In the embodiment, the lock or the open-phase rotation that occurs first is detected and an alarm is displayed on the display unit. However, the present invention is not limited to this, and the lock and the open-phase rotation are individually displayed on the display unit as an alarm. Good.

[0037]

[Effect of device]

 As described above, according to the present invention, it is possible to rotate the motor even when locked due to a phase loss or the like, and it is possible to immediately detect the lock or the phase loss rotation. In addition, the motor locks when the shutoff rod lowering command is issued, and when the motor cannot rotate even after a certain number of retries, the shutoff rod is quickly lowered by its own weight to ensure safety.

[Brief description of drawings]

FIG. 1 is a block diagram of an electric system according to an embodiment.

[Fig. 2] Circuit diagram of ascending cam switch and descending cam switch

FIG. 3 is a flowchart showing the operation of the embodiment.

[Fig. 4] Timing chart for normal operation

FIG. 5 is a timing chart in the case where one phase of a motor has failed and is apparently operating normally.

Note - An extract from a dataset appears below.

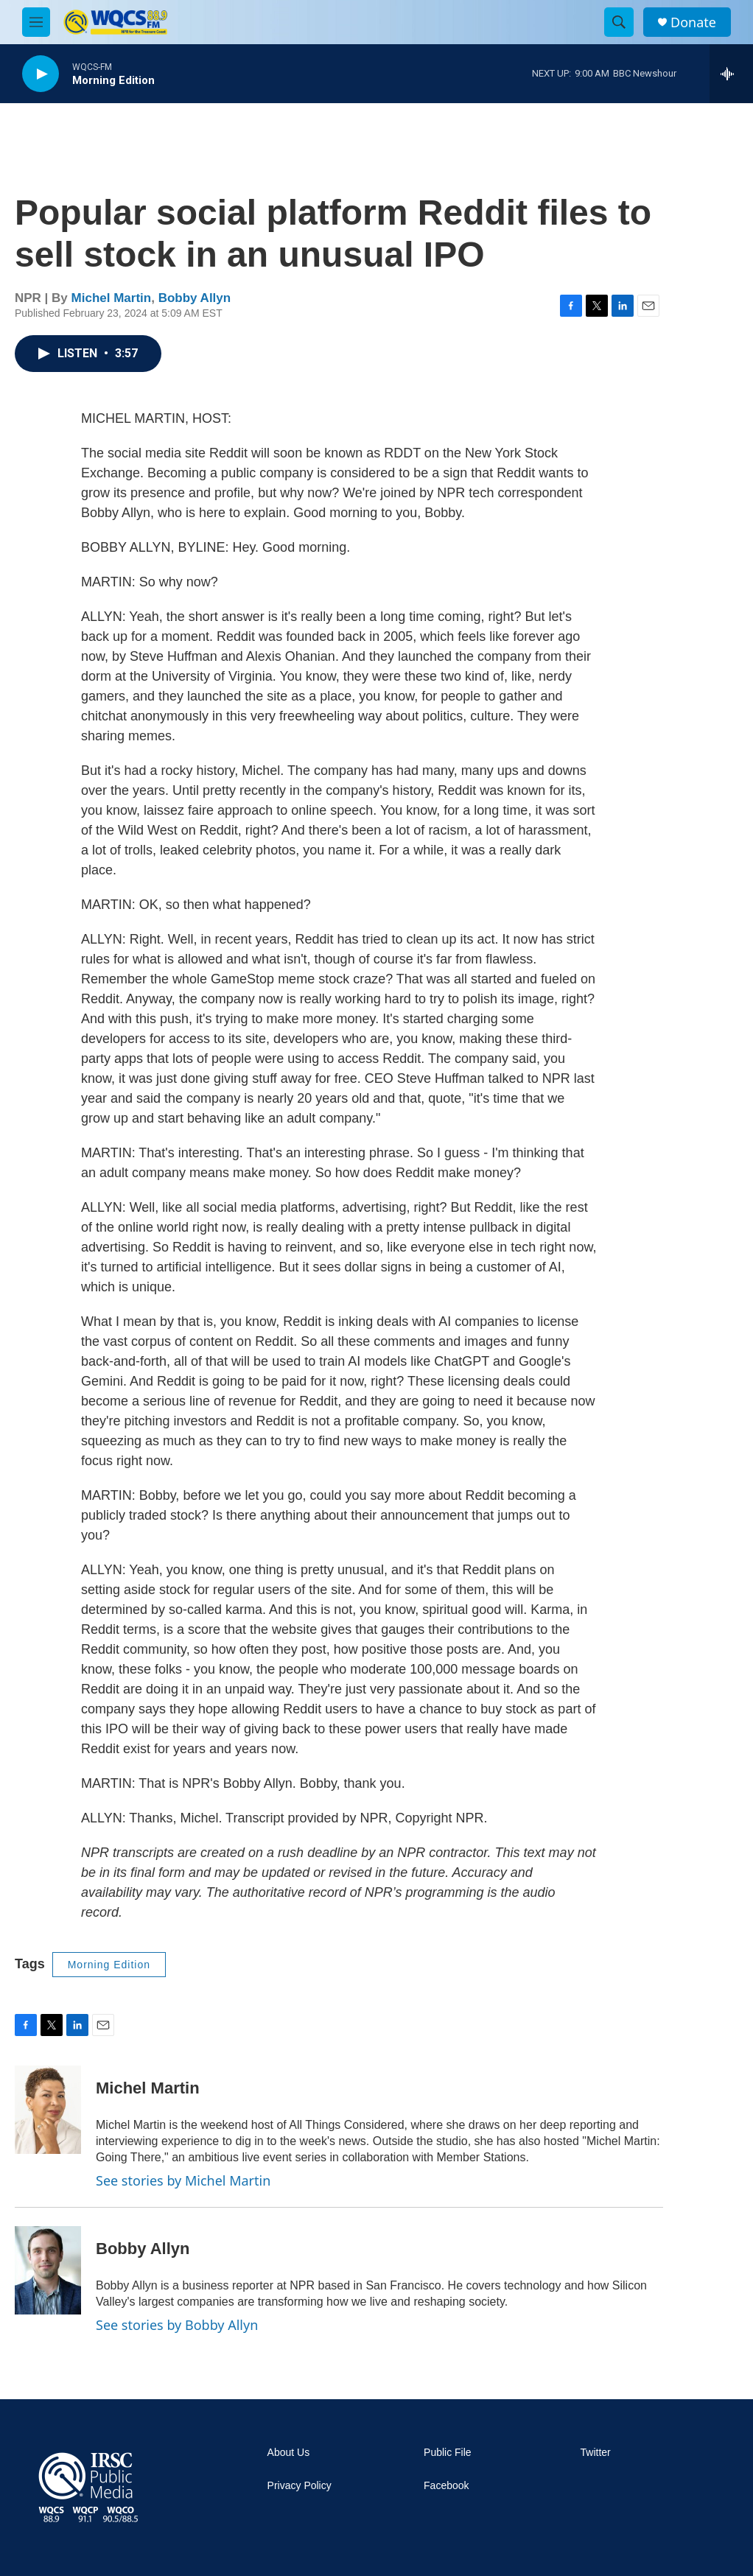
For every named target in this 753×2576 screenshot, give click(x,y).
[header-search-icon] (619, 22)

[Fig. 6] Timing chart in the case of lock when descending → operation by retry → lock when ascending → operation by second retry

[Fig. 7] Timing chart in case of lock during descending → no operation by retry → descending by own weight → intermittent phase during rising

[Explanation of symbols]

 1 DC brushless motor 2 Motor current detection resistor 4 Amplification / detection circuit 5 CPU 7 Relay

 ─────────────────────────────────────────────────── ─── Continuation of the front page (72) Creator Toshio Takano 1-13-8 Kamikizaki, Urawa-shi, Saitama Nihon Signal Co., Ltd.

Claims (4)

[Scope of utility model registration request] 1. A breaker for raising and lowering a breaking rod by a DC brushless motor, the lock detecting means detecting lock of the DC brushless motor, and the DC brushless motor according to an output signal of the lock detecting means. A circuit breaker, which is provided with a breaking / reclosing means for cutting off and reclosing the driving current of the device. 2. The circuit breaker according to claim 1, wherein the breaking / reclosing means cuts off and re-closes the control power source of the DC brushless motor according to the output signal of the lock detecting means. 3. In addition to the lock detecting means, an open-phase rotation detecting means for detecting open-phase rotation is provided, and a display means for performing a required display according to an output signal of these detecting means is provided. The circuit breaker according to claim 1 or 2. 4. The shut-off / re-closing means suspends the re-closing when the shut-off rod lowering command is issued and the lock is not released regardless of the cut-off / re-closing of the motor drive current for a predetermined number of times. The circuit breaker according to claim 1.